Give the lines below again, exactly as they stand, and leave out the images.

════════

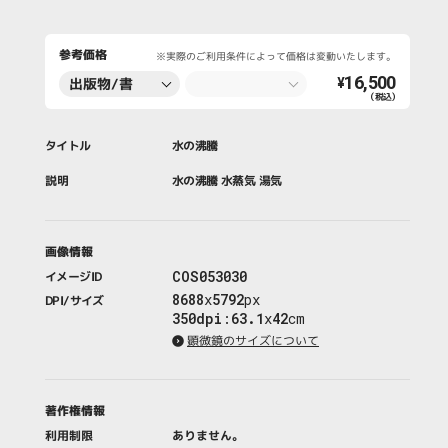
参考価格
※実際のご利用条件によって価格は変動いたします。
16,500
出版物/書
¥
（税込）
籍・新聞・雑
誌
タイトル
水の沸騰
説明
水の沸騰 水蒸気 湯気
画像情報
COS053030
イメージID
8688
x
5792
px
DPI/サイズ
350dpi
:
63.1
x
42
cm
顕微鏡のサイズについて
著作権情報
利用制限
ありません。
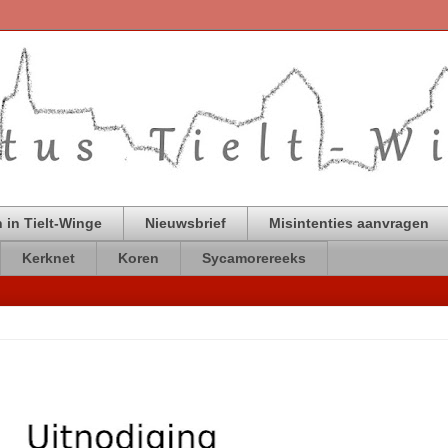
 in Tielt-Winge
Nieuwsbrief
Misintenties aanvragen
Kerknet
Koren
Sycamorereeks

════════

ANSWER TO THIS PROBLEM »
参考価格
※実際のご利用条件によって価格は変動いたします。
16,500
出版物/書
¥
（税込）
籍・新聞・雑
誌
タイトル
水の沸騰
説明
水の沸騰 水蒸気 湯気
画像情報
COS053030
イメージID
8688
x
5792
px
DPI/サイズ
350dpi
:
63.1
x
42
cm
顕微鏡のサイズについて
著作権情報
利用制限
ありません。
 in Tielt-Winge
Nieuwsbrief
Misintenties aanvragen
Kerknet
Koren
Sycamorereeks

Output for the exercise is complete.